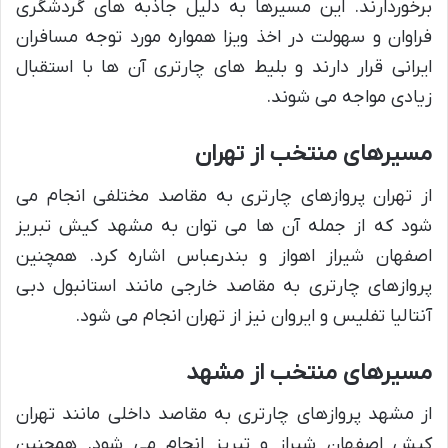
برخوردارند. این مسیرها به دلیل جاذبه های گردشگری
فراوان و سهولت در اخذ ویزا همواره مورد توجه مسافران
ایرانی قرار دارند و بلیط های چارتری آن ها با استقبال
زیادی مواجه می شوند.
مسیرهای منتخب از تهران
از تهران پروازهای چارتری به مقاصد مختلفی انجام می
شود که از جمله آن ها می توان به مشهد کیش تبریز
اصفهان شیراز اهواز و بندرعباس اشاره کرد. همچنین
پروازهای چارتری به مقاصد خارجی مانند استانبول دبی
آنتالیا تفلیس و ایروان نیز از تهران انجام می شود.
مسیرهای منتخب از مشهد
از مشهد پروازهای چارتری به مقاصد داخلی مانند تهران
کیش اصفهان شیراز و تبریز انجام می شود. همچنین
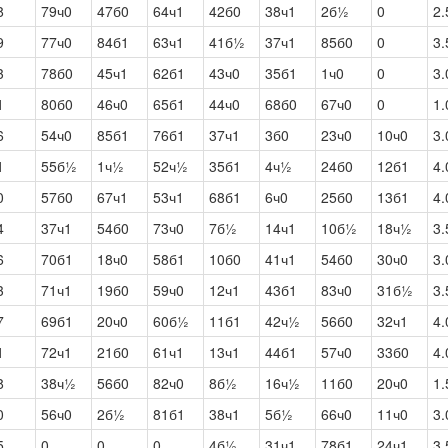
8
79ч0
47б0
64ч1
42б0
38ч1
2б½
0
2.
9
77ч0
84б1
63ч1
41б½
37ч1
85б0
0
3.
3
78б0
45ч1
62б1
43ч0
35б1
1ч0
0
3.
1
80б0
46ч0
65б1
44ч0
68б0
67ч0
0
1.
6
54ч0
85б1
76б1
37ч1
3б0
23ч0
10ч0
3.
1
55б½
1ч½
52ч½
35б1
4ч½
24б0
12б1
4.
0
57б0
67ч1
53ч1
68б1
6ч0
25б0
13б1
4.
4
37ч1
54б0
73ч0
7б½
14ч1
10б½
18ч½
3.
6
70б1
18ч0
58б1
10б0
41ч1
54б0
30ч0
3.
3
71ч1
19б0
59ч0
12ч1
43б1
83ч0
31б½
3.
7
69б1
20ч0
60б½
11б1
42ч½
56б0
32ч1
4.
1
72ч1
21б0
61ч1
13ч1
44б1
57ч0
33б0
4.
8
38ч½
56б0
82ч0
8б½
16ч½
11б0
20ч0
1.
0
56ч0
2б½
81б1
38ч1
5б½
66ч0
11ч0
3.
5
0
0
0
4б½
31ч1
78б1
24ч1
3.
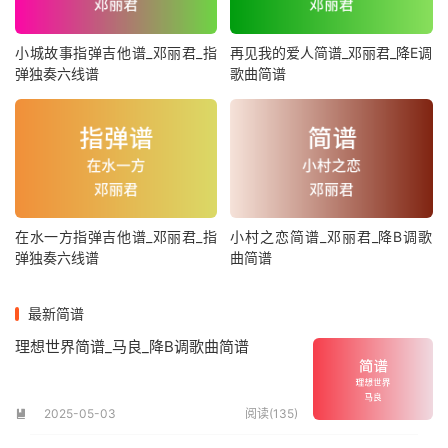
小城故事指弹吉他谱_邓丽君_指
再见我的爱人简谱_邓丽君_降E调
弹独奏六线谱
歌曲简谱
在水一方指弹吉他谱_邓丽君_指
小村之恋简谱_邓丽君_降B调歌
弹独奏六线谱
曲简谱
最新简谱
理想世界简谱_马良_降B调歌曲简谱
2025-05-03
阅读(135)

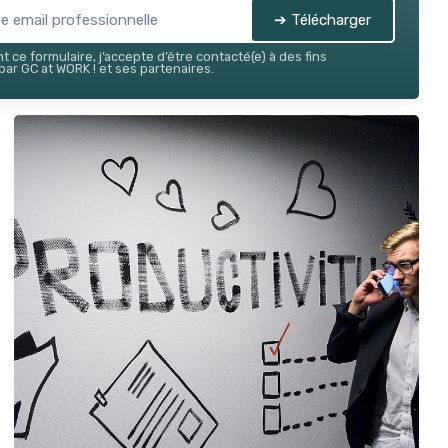
➔ Télécharger
 ce formulaire, j’accepte d’être contacté(e) à des fins
ar GC at WORK ! et ses partenaires.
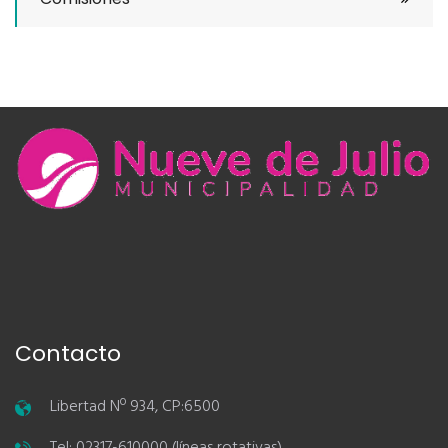
Contacto
Libertad Nº 934, CP:6500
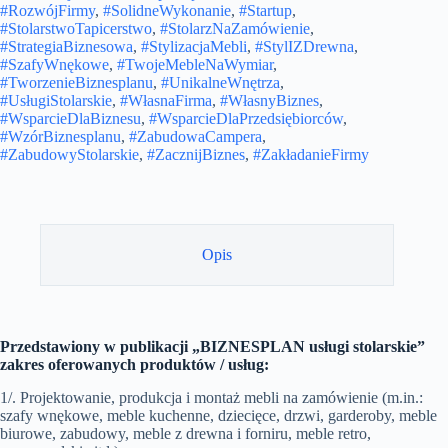
#RozwójFirmy
,
#SolidneWykonanie
,
#Startup
,
#StolarstwoTapicerstwo
,
#StolarzNaZamówienie
,
#StrategiaBiznesowa
,
#StylizacjaMebli
,
#StylIZDrewna
,
#SzafyWnękowe
,
#TwojeMebleNaWymiar
,
#TworzenieBiznesplanu
,
#UnikalneWnętrza
,
#UsługiStolarskie
,
#WłasnaFirma
,
#WłasnyBiznes
,
#WsparcieDlaBiznesu
,
#WsparcieDlaPrzedsiębiorców
,
#WzórBiznesplanu
,
#ZabudowaCampera
,
#ZabudowyStolarskie
,
#ZacznijBiznes
,
#ZakładanieFirmy
Opis
Przedstawiony w publikacji „BIZNESPLAN usługi stolarskie”
zakres oferowanych produktów / usług:
1/. Projektowanie, produkcja i montaż mebli na zamówienie (m.in.:
szafy wnękowe, meble kuchenne, dziecięce, drzwi, garderoby, meble
biurowe, zabudowy, meble z drewna i forniru, meble retro,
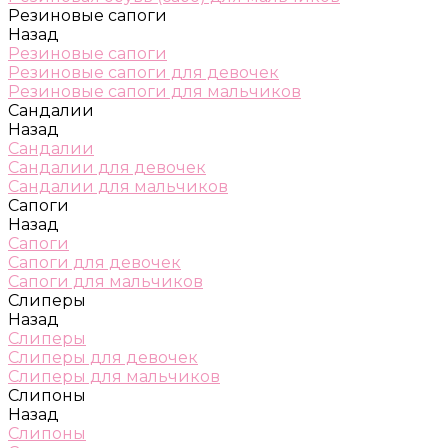
Резиновые сапоги
Назад
Резиновые сапоги
Резиновые сапоги для девочек
Резиновые сапоги для мальчиков
Сандалии
Назад
Сандалии
Сандалии для девочек
Сандалии для мальчиков
Сапоги
Назад
Сапоги
Сапоги для девочек
Сапоги для мальчиков
Слиперы
Назад
Слиперы
Слиперы для девочек
Слиперы для мальчиков
Слипоны
Назад
Слипоны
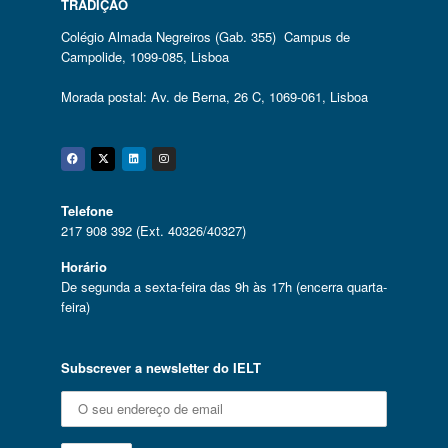
TRADIÇÃO
Colégio Almada Negreiros (Gab. 355) Campus de
Campolide, 1099-085, Lisboa
Morada postal: Av. de Berna, 26 C, 1069-061, Lisboa
Facebook
Twitter
Linkedin
Instagram
Telefone
217 908 392 (Ext. 40326/40327)
Horário
De segunda a sexta-feira das 9h às 17h (encerra quarta-
feira)
Subscrever a newsletter do IELT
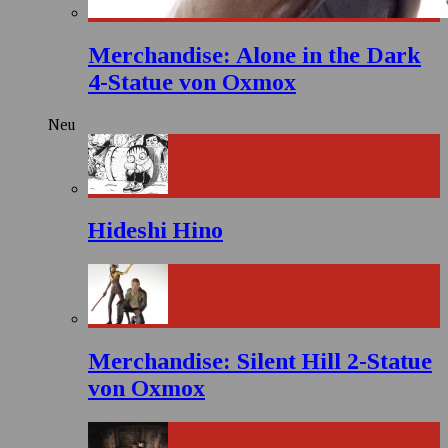
Merchandise: Alone in the Dark
4-Statue von Oxmox
Neu
Hideshi Hino
Merchandise: Silent Hill 2-Statue
von Oxmox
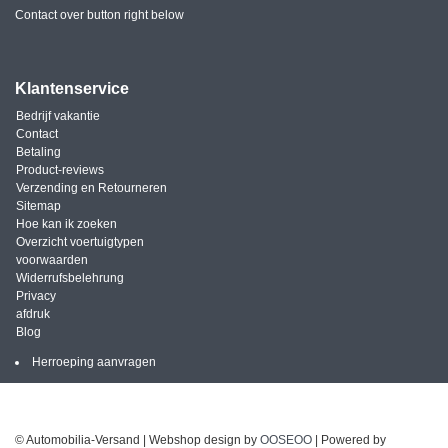
Contact over button right below
Klantenservice
Bedrijf vakantie
Contact
Betaling
Product-reviews
Verzending en Retourneren
Sitemap
Hoe kan ik zoeken
Overzicht voertuigtypen
voorwaarden
Widerrufsbelehrung
Privacy
afdruk
Blog
Herroeping aanvragen
© Automobilia-Versand | Webshop design by
OOSEOO
| Powered by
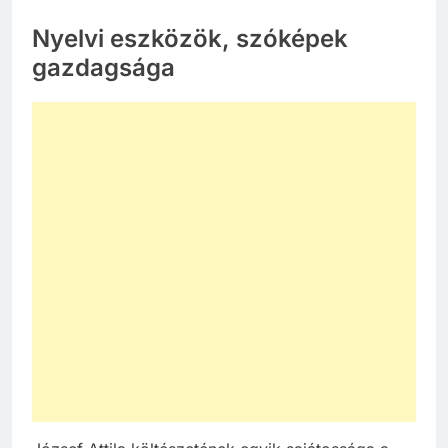
Nyelvi eszközök, szóképek
gazdagsága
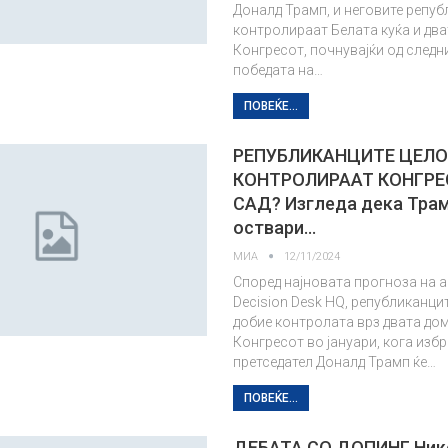
Доналд Трамп, и неговите репуб
контролираат Белата куќа и два
Конгресот, почнувајќи од следн
победата на…
ПОВЕЌЕ...
РЕПУБЛИКАНЦИТЕ ЦЕЛО
КОНТРОЛИРААТ КОНГРЕ
САД? Изгледа дека Трамп
оствари…
МИА
12/11/2024
Според најновата прогноза на а
Decision Desk HQ, републиканцит
добие контролата врз двата до
Конгресот во јануари, кога изб
претседател Доналд Трамп ќе…
ПОВЕЌЕ...
ДЕБАТА СО ДОПИНГ Нико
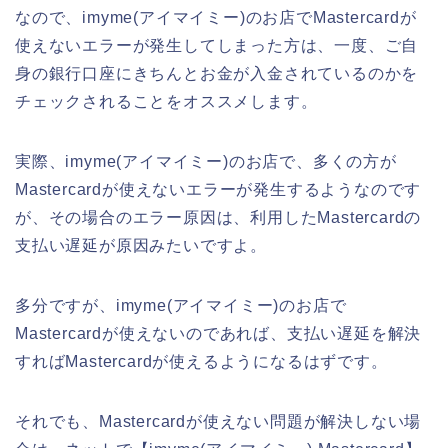
なので、imyme(アイマイミー)のお店でMastercardが
使えないエラーが発生してしまった方は、一度、ご自
身の銀行口座にきちんとお金が入金されているのかを
チェックされることをオススメします。
実際、imyme(アイマイミー)のお店で、多くの方が
Mastercardが使えないエラーが発生するようなのです
が、その場合のエラー原因は、利用したMastercardの
支払い遅延が原因みたいですよ。
多分ですが、imyme(アイマイミー)のお店で
Mastercardが使えないのであれば、支払い遅延を解決
すればMastercardが使えるようになるはずです。
それでも、Mastercardが使えない問題が解決しない場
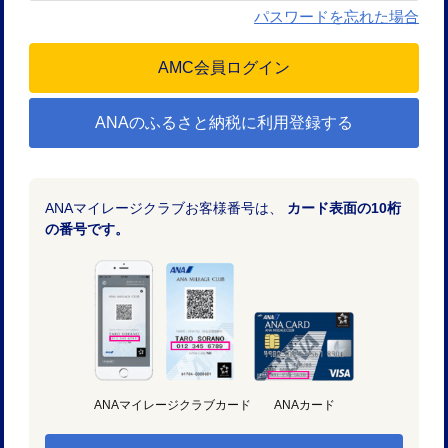
パスワードを忘れた場合
ANAのふるさと納税に利用登録する
ANAマイレージクラブお客様番号は、
カード表面の10桁
の番号です。
ANAマイレージクラブカード
ANAカード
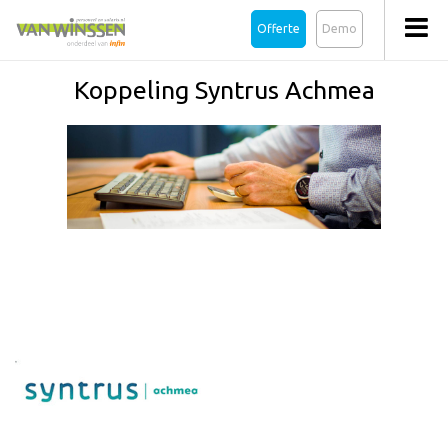
Offerte
Demo
Koppeling Syntrus Achmea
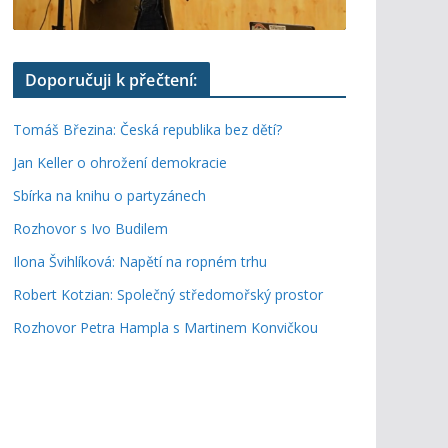
Doporučuji k přečtení:
Tomáš Březina: Česká republika bez dětí?
Jan Keller o ohrožení demokracie
Sbírka na knihu o partyzánech
Rozhovor s Ivo Budilem
Ilona Švihlíková: Napětí na ropném trhu
Robert Kotzian: Společný středomořský prostor
Rozhovor Petra Hampla s Martinem Konvičkou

....

Every record above needs to be repeated exactly; pictures are to be left out.

• Output for this exercise
برخوردارند. این مسیرها به دلیل جاذبه های گردشگری
فراوان و سهولت در اخذ ویزا همواره مورد توجه مسافران
ایرانی قرار دارند و بلیط های چارتری آن ها با استقبال
زیادی مواجه می شوند.
مسیرهای منتخب از تهران
از تهران پروازهای چارتری به مقاصد مختلفی انجام می
شود که از جمله آن ها می توان به مشهد کیش تبریز
اصفهان شیراز اهواز و بندرعباس اشاره کرد. همچنین
پروازهای چارتری به مقاصد خارجی مانند استانبول دبی
آنتالیا تفلیس و ایروان نیز از تهران انجام می شود.
مسیرهای منتخب از مشهد
از مشهد پروازهای چارتری به مقاصد داخلی مانند تهران
کیش اصفهان شیراز و تبریز انجام می شود. همچنین
8
79ч0
47б0
64ч1
42б0
38ч1
2б½
0
2.
9
77ч0
84б1
63ч1
41б½
37ч1
85б0
0
3.
3
78б0
45ч1
62б1
43ч0
35б1
1ч0
0
3.
1
80б0
46ч0
65б1
44ч0
68б0
67ч0
0
1.
6
54ч0
85б1
76б1
37ч1
3б0
23ч0
10ч0
3.
1
55б½
1ч½
52ч½
35б1
4ч½
24б0
12б1
4.
0
57б0
67ч1
53ч1
68б1
6ч0
25б0
13б1
4.
4
37ч1
54б0
73ч0
7б½
14ч1
10б½
18ч½
3.
6
70б1
18ч0
58б1
10б0
41ч1
54б0
30ч0
3.
3
71ч1
19б0
59ч0
12ч1
43б1
83ч0
31б½
3.
7
69б1
20ч0
60б½
11б1
42ч½
56б0
32ч1
4.
1
72ч1
21б0
61ч1
13ч1
44б1
57ч0
33б0
4.
8
38ч½
56б0
82ч0
8б½
16ч½
11б0
20ч0
1.
0
56ч0
2б½
81б1
38ч1
5б½
66ч0
11ч0
3.
5
0
0
0
4б½
31ч1
78б1
24ч1
3.
小城故事指弹吉他谱_邓丽君_指
再见我的爱人简谱_邓丽君_降E调
弹独奏六线谱
歌曲简谱
在水一方指弹吉他谱_邓丽君_指
小村之恋简谱_邓丽君_降B调歌
弹独奏六线谱
曲简谱
最新简谱
理想世界简谱_马良_降B调歌曲简谱
2025-05-03
阅读(135)

➔ Télécharger
 ce formulaire, j’accepte d’être contacté(e) à des fins
ar GC at WORK ! et ses partenaires.
Contacto
Libertad Nº 934, CP:6500
#RozwójFirmy
,
#SolidneWykonanie
,
#Startup
,
#StolarstwoTapicerstwo
,
#StolarzNaZamówienie
,
#StrategiaBiznesowa
,
#StylizacjaMebli
,
#StylIZDrewna
,
#SzafyWnękowe
,
#TwojeMebleNaWymiar
,
#TworzenieBiznesplanu
,
#UnikalneWnętrza
,
#UsługiStolarskie
,
#WłasnaFirma
,
#WłasnyBiznes
,
#WsparcieDlaBiznesu
,
#WsparcieDlaPrzedsiębiorców
,
#WzórBiznesplanu
,
#ZabudowaCampera
,
#ZabudowyStolarskie
,
#ZacznijBiznes
,
#ZakładanieFirmy
Opis
Przedstawiony w publikacji „BIZNESPLAN usługi stolarskie”
zakres oferowanych produktów / usług:
1/. Projektowanie, produkcja i montaż mebli na zamówienie (m.in.:
szafy wnękowe, meble kuchenne, dziecięce, drzwi, garderoby, meble
biurowe, zabudowy, meble z drewna i forniru, meble retro,
Резиновые сапоги
Назад
Резиновые сапоги
Резиновые сапоги для девочек
Резиновые сапоги для мальчиков
Сандалии
Назад
Сандалии
Сандалии для девочек
Сандалии для мальчиков
Сапоги
Назад
Сапоги
Сапоги для девочек
Сапоги для мальчиков
Слиперы
Назад
Слиперы
Слиперы для девочек
Слиперы для мальчиков
Слипоны
Назад
Слипоны
TRADIÇÃO
Colégio Almada Negreiros (Gab. 355) Campus de
Campolide, 1099-085, Lisboa
Morada postal: Av. de Berna, 26 C, 1069-061, Lisboa
Facebook
Twitter
Linkedin
Instagram
Telefone
217 908 392 (Ext. 40326/40327)
Horário
De segunda a sexta-feira das 9h às 17h (encerra quarta-
feira)
Subscrever a newsletter do IELT
Merchandise: Alone in the Dark
4-Statue von Oxmox
Neu
Hideshi Hino
Merchandise: Silent Hill 2-Statue
von Oxmox
Contact over button right below
Klantenservice
Bedrijf vakantie
Contact
Betaling
Product-reviews
Verzending en Retourneren
Sitemap
Hoe kan ik zoeken
Overzicht voertuigtypen
voorwaarden
Widerrufsbelehrung
Privacy
afdruk
Blog
Herroeping aanvragen
© Automobilia-Versand | Webshop design by
OOSEOO
| Powered by
Nyelvi eszközök, szóképek
gazdagsága
Доналд Трамп, и неговите репуб
контролираат Белата куќа и два
Конгресот, почнувајќи од следн
победата на…
ПОВЕЌЕ...
РЕПУБЛИКАНЦИТЕ ЦЕЛО
КОНТРОЛИРААТ КОНГРЕ
САД? Изгледа дека Трамп
оствари…
МИА
12/11/2024
Според најновата прогноза на а
Decision Desk HQ, републиканцит
добие контролата врз двата до
Конгресот во јануари, кога изб
претседател Доналд Трамп ќе…
ПОВЕЌЕ...
ДЕБАТА СО ДОПИНГ Нико
なので、imyme(アイマイミー)のお店でMastercardが
使えないエラーが発生してしまった方は、一度、ご自
身の銀行口座にきちんとお金が入金されているのかを
チェックされることをオススメします。
実際、imyme(アイマイミー)のお店で、多くの方が
Mastercardが使えないエラーが発生するようなのです
が、その場合のエラー原因は、利用したMastercardの
支払い遅延が原因みたいですよ。
多分ですが、imyme(アイマイミー)のお店で
Mastercardが使えないのであれば、支払い遅延を解決
すればMastercardが使えるようになるはずです。
それでも、Mastercardが使えない問題が解決しない場
パスワードを忘れた場合
ANAのふるさと納税に利用登録する
ANAマイレージクラブお客様番号は、
カード表面の10桁
の番号です。
ANAマイレージクラブカード
ANAカード
Offerte
Demo
Koppeling Syntrus Achmea
Doporučuji k přečtení:
Tomáš Březina: Česká republika bez dětí?
Jan Keller o ohrožení demokracie
Sbírka na knihu o partyzánech
Rozhovor s Ivo Budilem
Ilona Švihlíková: Napětí na ropném trhu
Robert Kotzian: Společný středomořský prostor
Rozhovor Petra Hampla s Martinem Konvičkou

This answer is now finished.